A force could be flown across nations and continents on a bog-standard airliner, following a flight path and altitude open to commercial carriers, and posing as a bona fide flight of one of those airlines. Once over the target, they could leap from the aircraft in a high-altitude parachute jump, remaining immune to detection by radar, the airliner continuing on to its destination as if nothing untoward had ever happened.

Taking advantage of CIA director Daniel Brooks’ offer of tacit support, Jaeger and his team had been made last-minute additions to the passenger list of BA Flight 987, routed from Berlin’s Schonefeld airport to Perth, Australia. Upon arrival at its destination, BA 987 would be six passengers short. They would have exited en route – at 0400 hours local time and somewhere off the coast of East Africa.

An airliner’s doors cannot be opened in flight, because of the massive pressure differential between the interior and exterior of the aircraft. The exits are ‘plug doors’; they’re closed from the inside and kept shut partly by the higher pressure in the cabin. Even if someone did manage to unlock a door during flight, the pressure differential would make it impossible to pull it inwards and open it.

Not so the specially adapted hatch and ‘jump cage’ of this Boeing airliner.

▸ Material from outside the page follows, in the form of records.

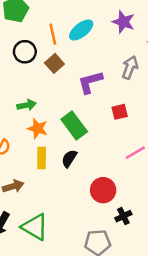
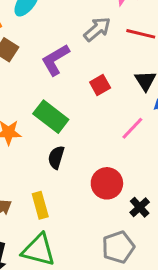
gray arrow: (130, 67) -> (97, 29), turned 45
yellow rectangle: (42, 158) -> (40, 205), moved

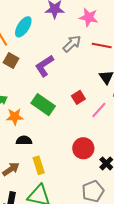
red square: (100, 85) -> (78, 97), moved
black semicircle: (56, 157) -> (24, 140), moved, turned 77

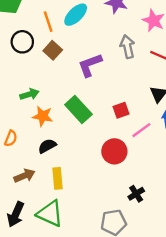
gray arrow: (72, 44) -> (127, 47), turned -72
black semicircle: (24, 140) -> (47, 146), turned -42
red circle: (83, 148) -> (114, 151), moved

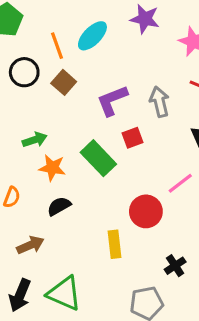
gray arrow: (127, 47) -> (159, 102), moved
red square: (121, 110) -> (133, 138), moved
yellow rectangle: (58, 178) -> (114, 244), moved

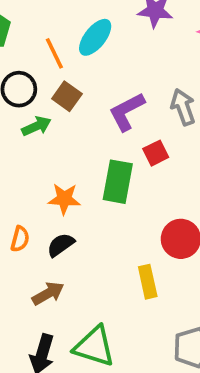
green arrow: (35, 140) -> (36, 126), moved
green rectangle: (98, 158) -> (118, 182), turned 60
black semicircle: (59, 206) -> (61, 245), moved

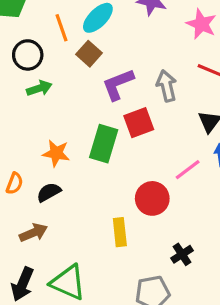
brown square: (67, 96) -> (89, 54), moved
red square: (156, 153) -> (139, 123), size x1.4

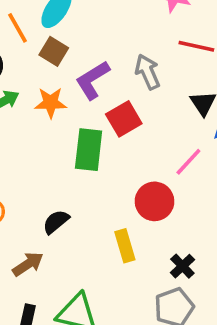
orange star: (56, 153) -> (51, 103), moved
black semicircle: (49, 192) -> (56, 222), moved
black cross: (182, 254) -> (182, 266), moved

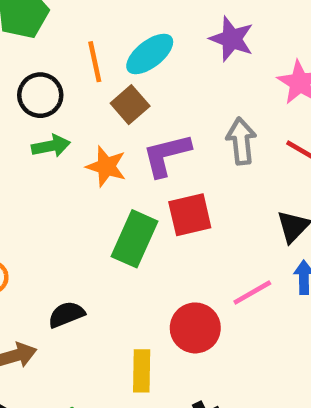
gray arrow: (148, 72) -> (241, 141), moved

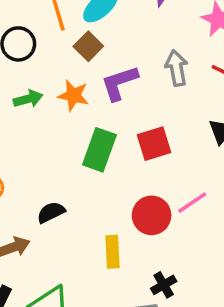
green arrow: (51, 146) -> (28, 99), moved
red square: (190, 215) -> (154, 144), moved
pink line: (252, 293) -> (192, 203), moved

In a top secret deal with UK Special Forces, one or two supposedly standard BA airliners had been modified to facilitate such covert high-altitude parachute jumps. In an isolated section of the fuselage a reinforced steel cabin had been constructed, complete with a man-sized jump hatch. Flight 987 was one of these specially adapted aircraft, and it was via this means that Jaeger and his team would be leaping into the thin and screaming blue.